De son père Gabriel il a hérité la patiente endurance, l’amour de la nature et l’art de la transcrire par l’image. De Trudi, sa mère elle aussi disparue, il a reçu le sens de l’accueil, la bonhomie souriante et l’habileté manuelle…
Après avoir construit des chalets en rondins, guidé des clients dans la montagne, Nicolas Reymond, ce Combier hors-normes a décidé de vivre quasiment en ermite
6 mois par année en Alaska, et cela dure depuis environ 10 ans! Il a établi son repaire au cœur d’une vaste forêt sauvage, au bord d’un lac, à 8 km de ses plus proches voisins, des trappeurs, et à 25 km de la première route le reliant à la civilisation… Sa façon de vivre, de s’organiser et de résister, seul au milieu de ces vastes espaces sauvages, ont engendré des interrogations et suscité finalement un soutien réconfortant parmi ses proches… Car cela tient de l’exploit de vivre jour après jour, parfois sur le fil du rasoir, dans un monde peuplé d’ours noirs et de grizzlis, de loups, et de pièges divers, aquatiques et frigorifiques surtout!

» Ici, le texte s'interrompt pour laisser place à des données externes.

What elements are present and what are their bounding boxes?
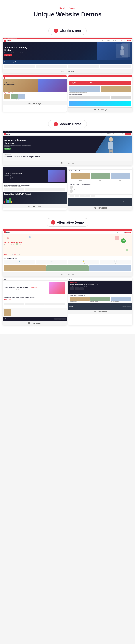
m02-item-2 <box>24 188 45 191</box>
c02-nav-links: Home Company Blog <box>59 78 66 78</box>
c03-photo-1 <box>69 86 100 92</box>
modern-03-screenshot: evfox Our Powerful Team Members Member <box>68 167 132 210</box>
a03-nav: evfox <box>68 278 132 280</box>
alt-03-screenshot: evfox Our Services We Are The Best Insur… <box>68 278 132 325</box>
alt-social-in: in <box>131 230 131 230</box>
alt-demo-text: Alternative Demo <box>57 220 84 224</box>
m03-member-3: Member <box>111 173 130 181</box>
classic-blue-bar: How can we help you? <box>3 60 132 64</box>
nav-home: Home <box>99 40 101 41</box>
c02-lorem: Lorem ipsum dolor sit amet, consectetur … <box>4 100 66 100</box>
svg-point-0 <box>121 46 124 50</box>
c02-link3: Blog <box>64 78 66 78</box>
a03-logo: evfox <box>69 278 72 280</box>
c02-link2: Company <box>61 78 64 78</box>
logo-4 <box>86 196 90 197</box>
logo-5 <box>91 196 95 197</box>
m03-team-section: Our Powerful Team Members Member Member <box>68 170 132 183</box>
modern-03-site: evfox Our Powerful Team Members Member <box>68 167 132 206</box>
nav-consulting: Consulting <box>122 40 126 41</box>
c02-topbar: support@devfox.com <box>3 75 67 77</box>
a03-ins-heading: We Are The Best Insurance Company For Yo… <box>70 284 131 286</box>
m03-nco-footer: nco Home About Services Contact <box>68 198 132 206</box>
c03-data-sci-sub: Analytics Solutions <box>71 84 130 84</box>
classic-01-site: Devfox — support@devfoxtheme.com evfox H… <box>3 38 132 69</box>
c02-hero-overlay: Challenges with Innovative Ideas <box>3 82 19 86</box>
m-link-company: Company <box>103 133 107 135</box>
alt-topbar-text: support@devfox.com <box>4 230 11 230</box>
alt-stat-extra: 20+ Years Experience <box>13 254 22 255</box>
a02-fl-3 <box>62 318 66 320</box>
classic-hero-sub: Lorem ipsum dolor sit amet consectetur a… <box>4 52 31 53</box>
a02-label-12k: Clients <box>4 301 7 302</box>
classic-icons-row <box>3 64 132 69</box>
alt-stat-num-extra: 20+ <box>13 254 16 255</box>
c02-link1: Home <box>59 78 61 78</box>
a02-link1: Home <box>57 279 59 280</box>
c02-hero: Challenges with Innovative Ideas <box>3 80 67 92</box>
alt-services-grid: 🔧 IT Support ☁️ Cloud 🔒 Security <box>4 260 131 264</box>
service-label-3: Security <box>69 263 99 264</box>
classic-half-wrap: support@devfox.com evfox Home Company Bl… <box>3 75 132 112</box>
alt-people-2 <box>46 266 88 271</box>
page-wrapper: Devfox Demo Unique Website Demos ✓ Class… <box>0 0 135 334</box>
a03-fl-2: Explore <box>124 306 127 307</box>
modern-incididunt-text: Incididunt ut labore et dolore magna ali… <box>4 156 131 158</box>
a03-ins-icons <box>70 288 131 290</box>
classic-hero-heading: Simplify IT to Multiply Profits <box>4 46 31 52</box>
m03-story-1: Lorem ipsum dolor sit amet consectetur. <box>70 186 131 189</box>
m02-analytics-heading: Data Analytics, Control And IT Managed <box>4 193 31 195</box>
a03-nco-text: nco <box>69 306 73 308</box>
m-link-home: Home ▾ <box>99 133 102 135</box>
a03-blog-1: Lorem ipsum dolor sit <box>70 297 90 302</box>
c02-hero-text: Challenges with Innovative Ideas <box>3 82 19 86</box>
alt-hero: Build Better Future Lorem ipsum dolor si… <box>3 234 132 253</box>
m02-list-1: Lorem ipsum dolor sit <box>4 175 46 176</box>
a02-people-section: Lorem ipsum dolor sit amet consectetur a… <box>3 308 67 317</box>
dot-3 <box>29 236 31 238</box>
logo-text: evfox <box>6 40 11 42</box>
c03-lorem: Lorem ipsum dolor sit amet, consectetur … <box>69 92 131 93</box>
m03-name-2: Member <box>99 180 102 181</box>
c02-team-row <box>4 94 66 99</box>
m02-consectetur-text: Lorem ipsum dolor sit amet consectetur a… <box>4 186 65 187</box>
m03-footer-link-3: Services <box>126 201 128 202</box>
a03-blog-thumb-1 <box>70 297 90 301</box>
alt-stats-row: 35+ IT Professionals 20+ Years Experienc… <box>3 253 132 256</box>
a02-nav: evfox Home Services IT Managed <box>3 278 67 280</box>
evfox-logo: evfox <box>4 40 11 42</box>
a02-counter-102: 102 Projects <box>8 299 11 302</box>
c03-team-photos <box>69 86 131 92</box>
m03-member-2: Member <box>91 173 110 181</box>
modern-02-site: evfox ★★★★★ Connecting People And Lorem … <box>3 167 67 204</box>
a-link-blog: Blog <box>123 232 125 233</box>
service-label-1: IT Support <box>4 263 35 264</box>
m03-story-heading: Read Story Of Our IT Professionals Story <box>70 184 131 185</box>
svg-point-2 <box>109 137 113 142</box>
m-link-blog: Blog ▾ <box>122 133 124 135</box>
a03-blog-2: Consectetur adipiscing <box>90 297 110 302</box>
a03-blog-title-1: Lorem ipsum dolor sit <box>70 301 90 302</box>
modern-topbar: info@devfoxtheme.com | support +1 Track … <box>3 131 132 132</box>
check-icon: ✓ <box>54 28 58 33</box>
c03-nav: evfox Home IT Solutions <box>68 77 132 80</box>
modern-01-screenshot: info@devfoxtheme.com | support +1 Track … <box>3 131 132 165</box>
hero-person-placeholder <box>116 44 128 58</box>
m03-name-1: Member <box>79 180 82 181</box>
a02-logo-1 <box>4 302 24 305</box>
alt-hero-span-2: Future <box>16 241 22 244</box>
modern-logo: evfox <box>4 133 10 135</box>
classic-02-site: support@devfox.com evfox Home Company Bl… <box>3 75 67 102</box>
modern-hero: Better Vision for Better Connection Lore… <box>3 136 132 153</box>
modern-02-caption: 02 - Homepage <box>3 204 67 208</box>
a03-blog-thumb-3 <box>111 297 131 301</box>
a03-footer-links: Home Explore Explore It Free <box>122 306 131 307</box>
classic-demo-text: Classic Demo <box>60 29 81 32</box>
c03-link1: Home <box>126 78 128 78</box>
a02-logo: evfox <box>3 278 6 280</box>
c03-data-sci: Data Sciences and Analytics 0458 Analyti… <box>69 81 131 85</box>
a03-latest-blog: Latest From Our Blog Post Lorem ipsum do… <box>68 294 132 303</box>
classic-03-site: support@devfox.com evfox Home IT Solutio… <box>68 75 132 106</box>
modern-logo-text: evfox <box>6 133 10 135</box>
svg-rect-5 <box>111 149 113 152</box>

Cette expérience unique a initié la création du film «Passion Alaska», tourné avec talent par Mathieu Wenger, avec le commentaire avisé de Jean-Philippe Rapp, et la voix de notre ami Nicolas, au langage fleuri, brut de décoffrage, mais ô combien franche sur son vécu et ses sentiments.
Les images que le spectateur a le privilège de voir sont d’une indéniable beauté, les frissons ne sont pas loin, et ce documentaire, par le choix des plans, les sujets montrés (oiseaux aux couleurs insolites, ours inquisiteurs, orignal avec son petit, caribou trottant élégamment) nous éveille à la vie animale de cette lointaine contrée, vie saisie sur le vif par une discrète approche… Fouler en été un sol tapi de fleurs rouges au centre de collines verdoyantes et boisées, devant de lointains sommets enneigés et abrupts, pour capter la beauté de la vie sur notre Terre, quels intenses moments de bonheur cela doit-il procurer! Ingénieux et diablement habile, tenace et sans doute chanceux, Nicolas a construit de ses mains quelques jolies cabanes, qui ont remplacé la tente renforcée du début… Il a tout transporté par traîneau ou bateau, ayant dû, parfois, démonter et remonter entièrement une machine indispensable pour débiter ses planches. Sa grue-maison n’a rien à envier à Jean Tinguely, et sa façon acrobatique de débiter un sapin est hallucinante. Toutes les parties de l’arbre sont utilisées, rien ne traîne! Cet homme vit quasiment en symbiose avec son milieu et le respect qu’il voue à la nature se reflète aussi bien dans sa parole que dans ses actes. Mais, par ce film, Nicolas Reymond nous dit encore autre chose, il nous sensibilise au fait que ce milieu splendide n’est pas traité de la même façon par tous les êtres humains bordant ces contrées…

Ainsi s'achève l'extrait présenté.